Des « locataires au bout de l'élastique », selon la FRAPRU
Après des années de pénurie, des locataires arrivent au bout de leur élastique, dit Véronique Laflamme. Certains ont payé leur loyer trop cher, par manque d’options. D’autres sont dans des colocations difficiles. Des familles s’entassent dans de petits logements, par incapacité de trouver plus grand, image-t-elle.
Près d’un ménage sur deux est à 200 $ de l’insolvabilité, rappelle Benoît Rullier, coordonnateur du Regroupement des comités logement et associations de locataires du Québec (RCLALQ) en entrevue à l’émission radio 15-18. La clause G, qui permet de connaître le montant du loyer payé par le dernier locataire, n’est utilisée que dans 20 % des baux, ajoute-t-il.
Plus que jamais, les mesures d’aide d’urgence sont nécessaires pour éviter que l’itinérance n'augmente, mentionne Mme Laflamme. Ce sont 12 000 Montréalais qui sont en situation d’itinérance visible selon le dernier dénombrement de la Ville.
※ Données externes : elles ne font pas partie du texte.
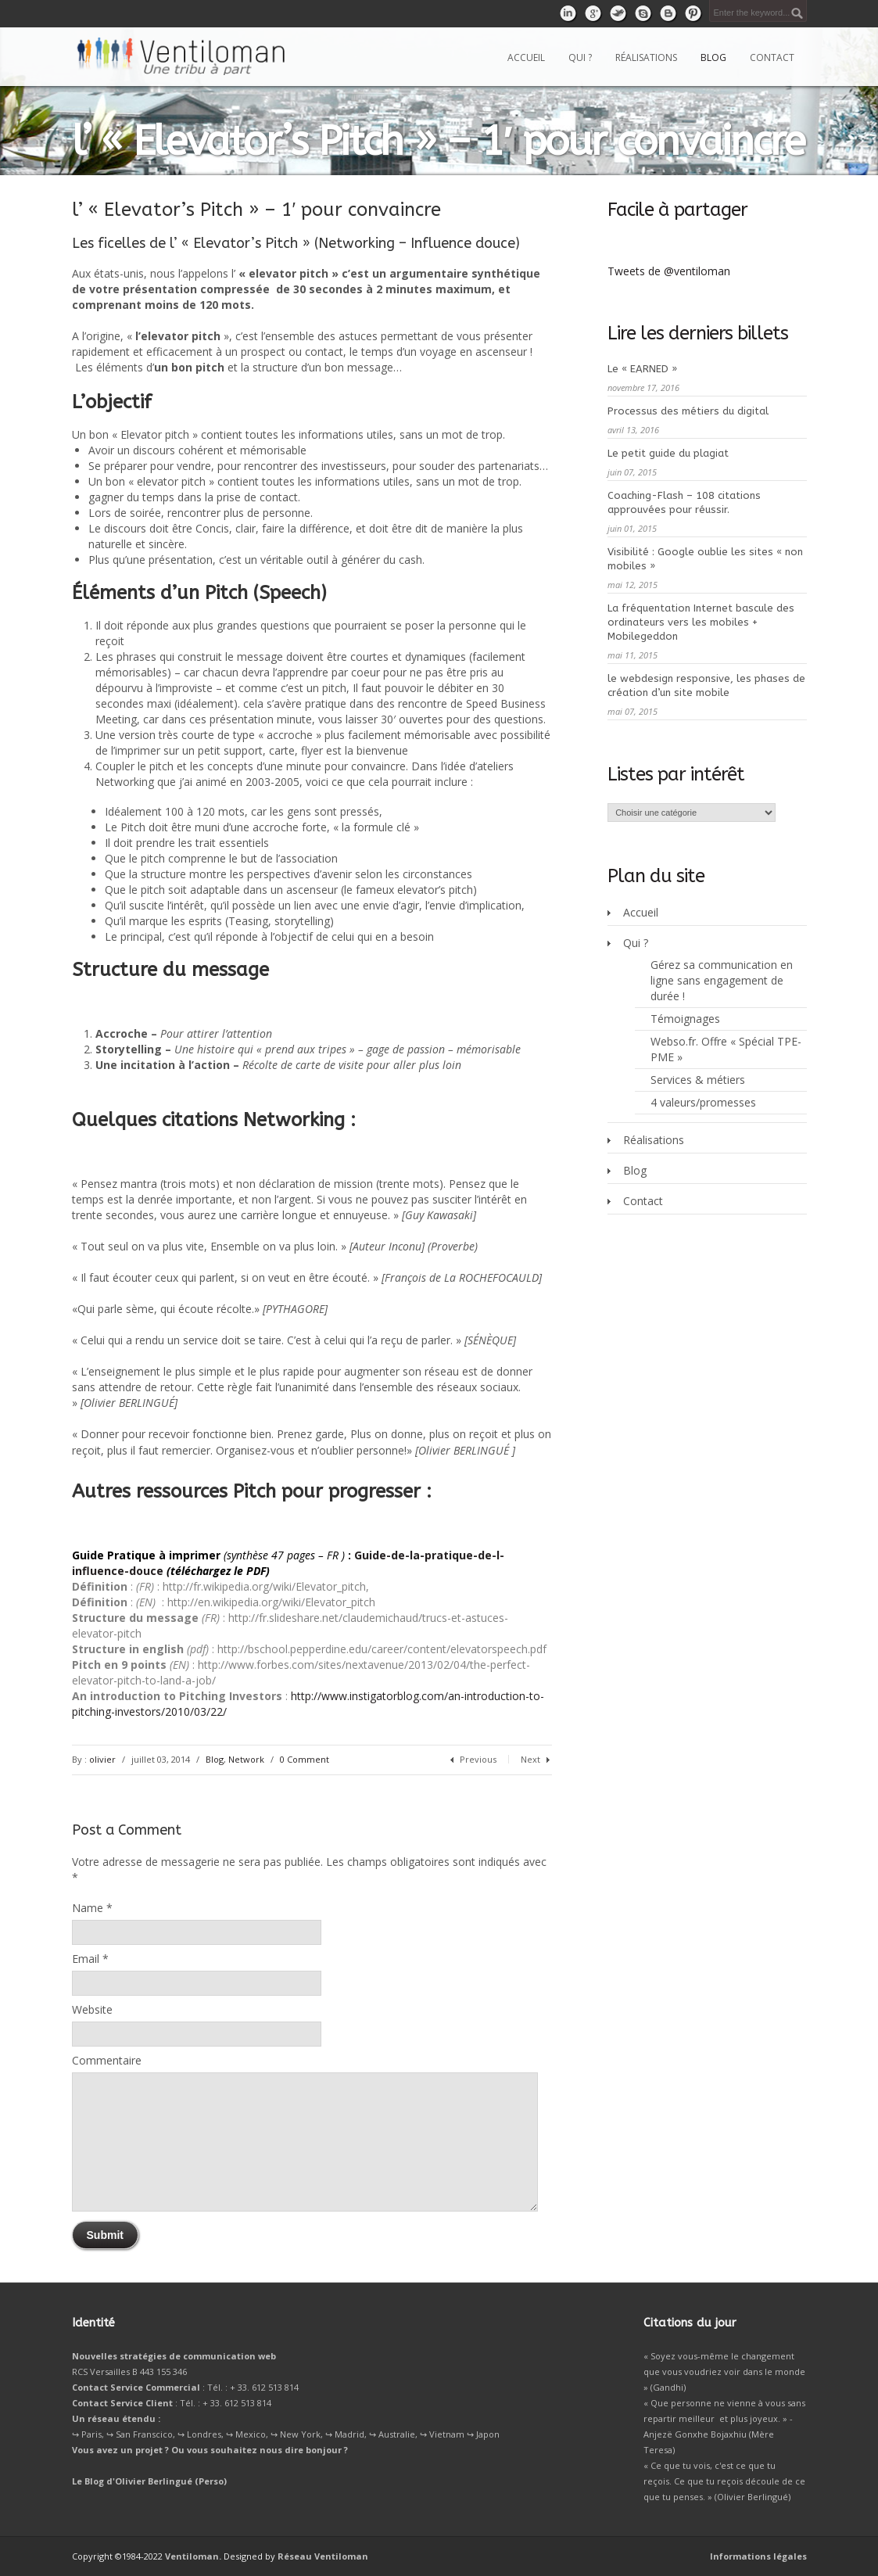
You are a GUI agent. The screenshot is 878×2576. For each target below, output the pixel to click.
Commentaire (107, 2060)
Ça reste le dernier recours, temporaire. Ce qu’on demande, c'est des mesures structurelles comme le contrôle des loyers, des logements abordables, dit M. Rullier. Favorable à l'annonce, le RCLALQ et la FRAPRU demandent le contrôle de loyers, des constructions de logement abordable et que la ville reconnaisse que l'accès au logement est un droit.